Could you imagine trying to explain the colour blue? That’s Josie Moon, trying to explain synaesthesia, writes Eleanor Wenman.
Lorde’s songs are colourful.
Sitting in a dark room, eyes closed, musician Josie Moon can see it – greens and golds, browns and whites.
Moon has synaesthesia. Specifically, sound-to-colour synaesthesia and a touch of grapheme synaesthesia.
Synaesthesia is a neurological condition where senses can merge: when one sensory pathway is activated, another unrelated one is activated too.
For Moon, that means when music plays, she has sounds and textures appear alongside notes and musical instruments, creating a landscape of music. But she also experiences grapheme synaesthesia, where each letter has its own colour.
“‘O’ in a word is usually white and ‘K’ is definitely green for me. ‘F’ is always purple,” Moon said.
Usually, asking Moon to describe how she experiences the world is a tricky thing – after all, how would you explain the colour blue to someone who’s never seen it?
She takes a stab at describing it anyway, pushing play on Lorde’s song The Louvre.
“The guitar notes [at the beginning] are between a brown and a gold colour and her voice is a distinct shade of white.”

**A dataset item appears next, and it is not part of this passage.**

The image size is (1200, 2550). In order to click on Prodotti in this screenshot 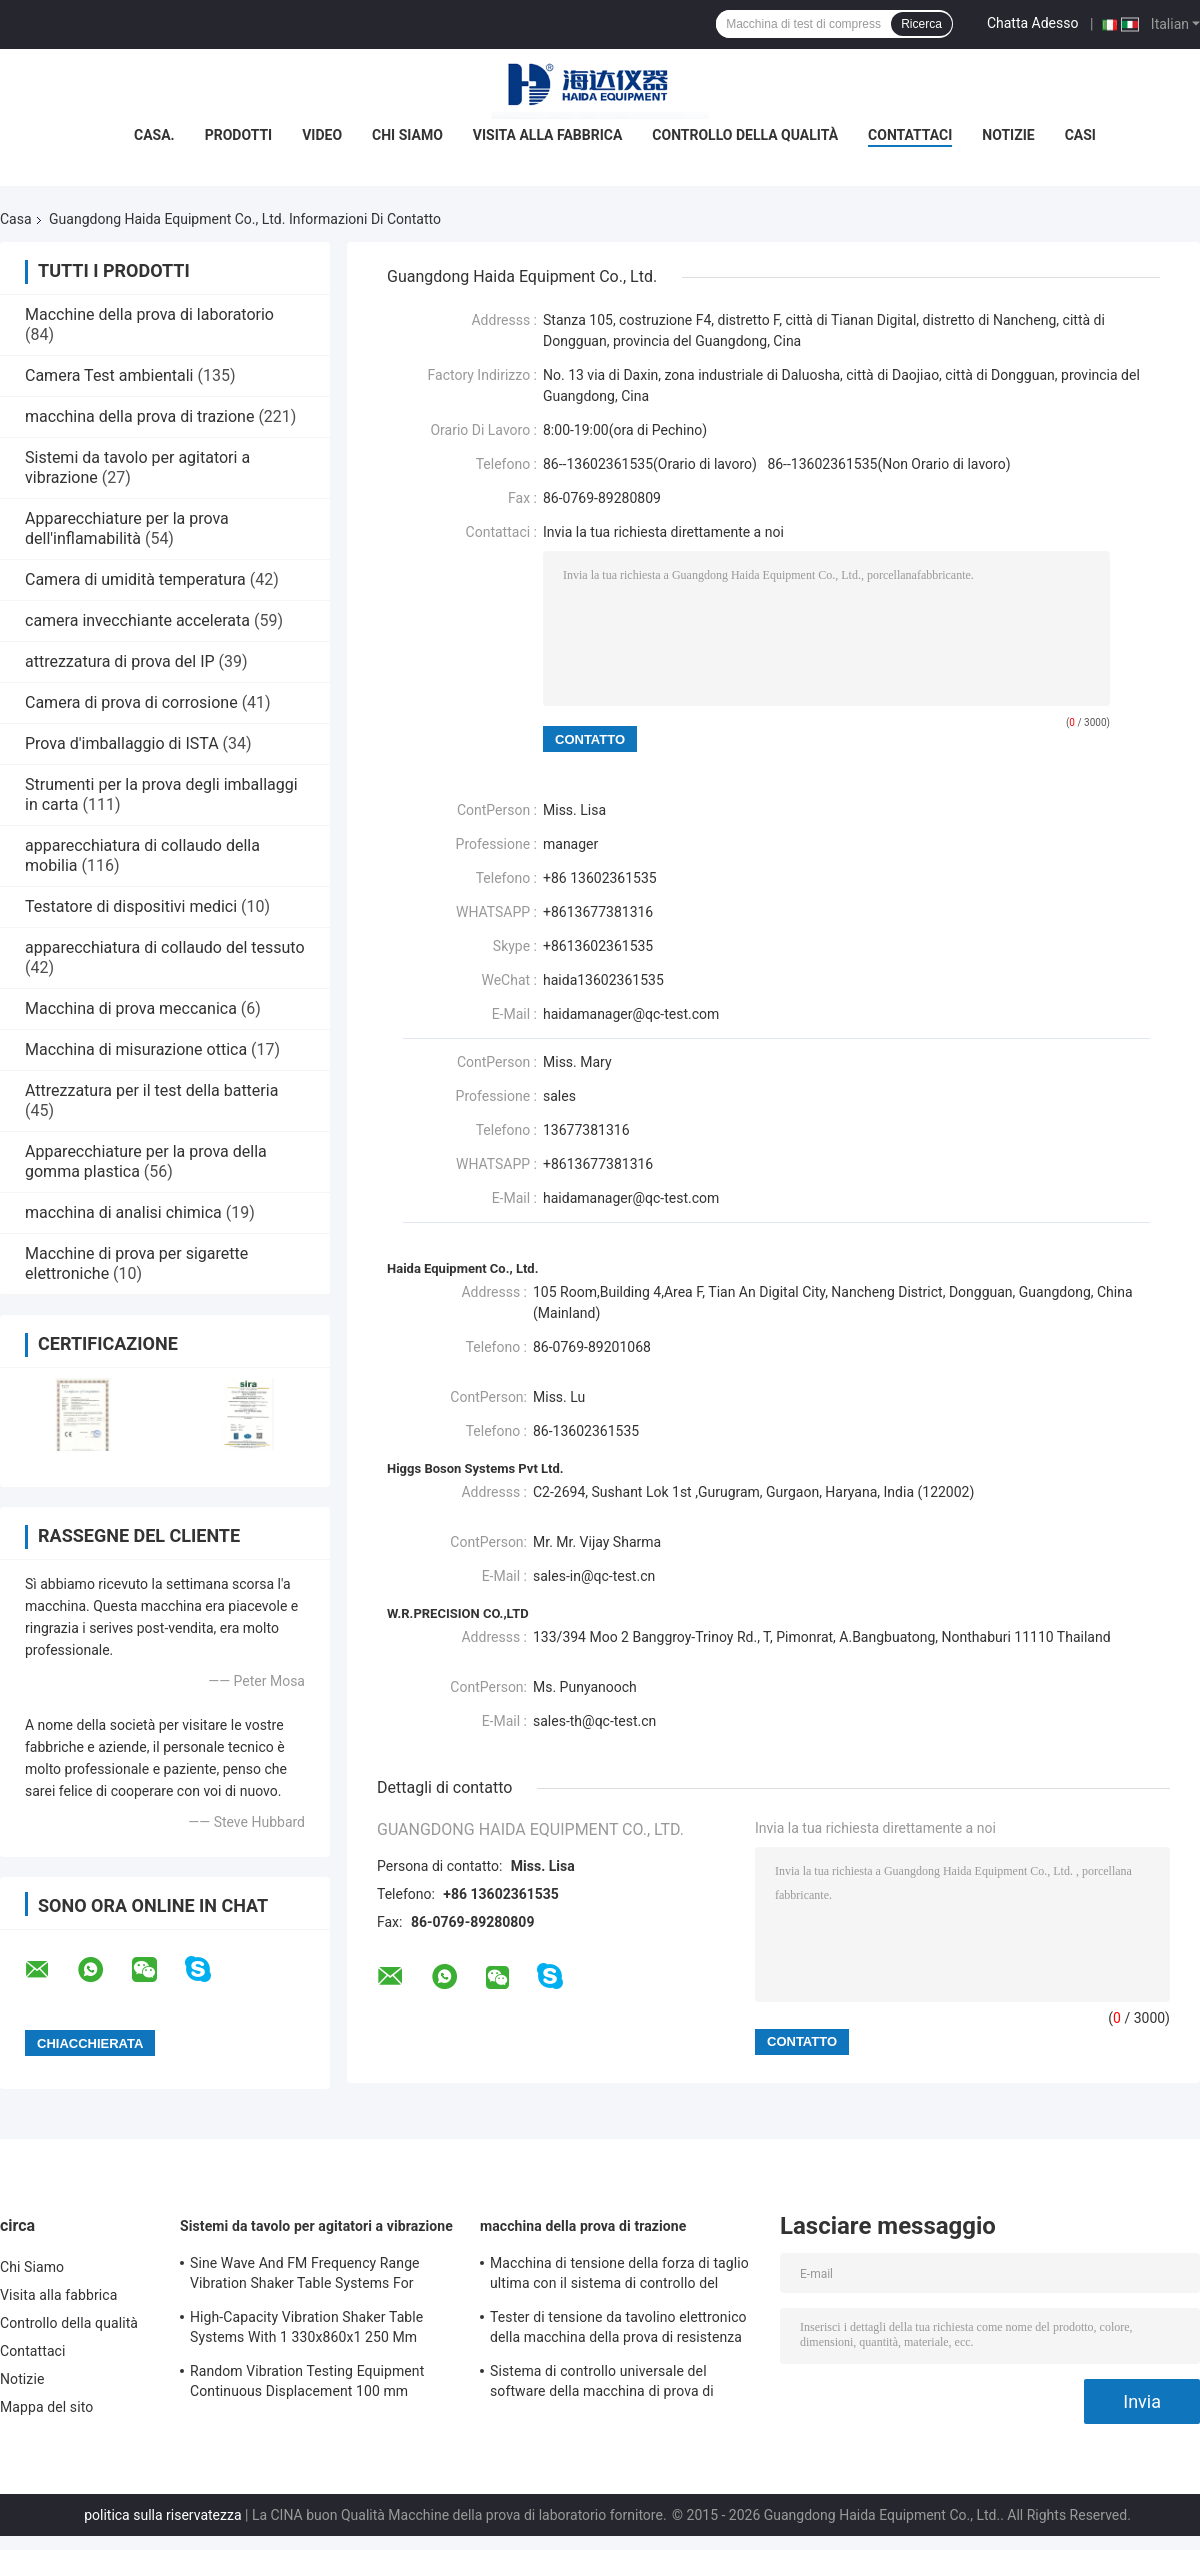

Generally speaking, the whole song has a green-gold colour for her, mostly because of the sounds within the chorus.
“When each sound is introduced, new things pop up so it turns into a landscape. When I’m listening to albums I really want to experience properly for the first time, I always turn off all the lights and listen.”
She knows what she’s experiencing isn’t really there – the colours are somewhere between her brain and her vision. When she reads, for example, the text might be in black and white but, in her mind, colours flare up automatically in association: yellow, for E, white for O and so on.
This has always been the way Moon’s seen the world – it took her until her early teens to realise that not everyone saw the world the way she did.
It was only when she stumbled across the term in something she was reading, she had a lightbulb moment.
“It’s kind of funny because I didn’t even realise it was a thing until other people didn’t have it. It’s almost like a source of comfort now that I know it’s something not everyone experiences.”
Synesthesia wasn’t necessarily either a huge hindrance or help in life.”It’s just another layer.”
Sometimes she might need to turn down the music in her car if the colours came on too brightly, but it’s as a musician where her synesthesia really comes out.
An EP she released last year was titled Rose Tinted – because for her, all the songs ended up having a red or pink hue.
“For the first track Call Me I saw falling cherry blossoms the whole time. After we wrote that, we wrote a really vivid red song. Then a baby pink song.”
But her synesthesia can also be a bit of a hindrance – especially when she’s collaborating with other people.
They’re coming at the music from different angles and, unfortunately for Moon, sometimes, even if it sounds good, it doesn’t look good.
“They’ll make chords that just don’t – they’re not the right colours or they’re not the right mix and it just sends me off.”
She has never met someone else in real life with the same condition as her, but she wasn’t surprised at the same time.
“It’s not exactly like a common dialogue where people talk about how they see the colour orange or something.”
About synaesthesia
*Synaesthesia is a rare condition: researchers have put the number of people with the condition at around one case per 2000 people.
*Most synaesthetes also experience more than one type of synaesthesia: Moon deals in colours and letters, but other people may taste flavours on seeing certain images, or they may see numbers as a type of map.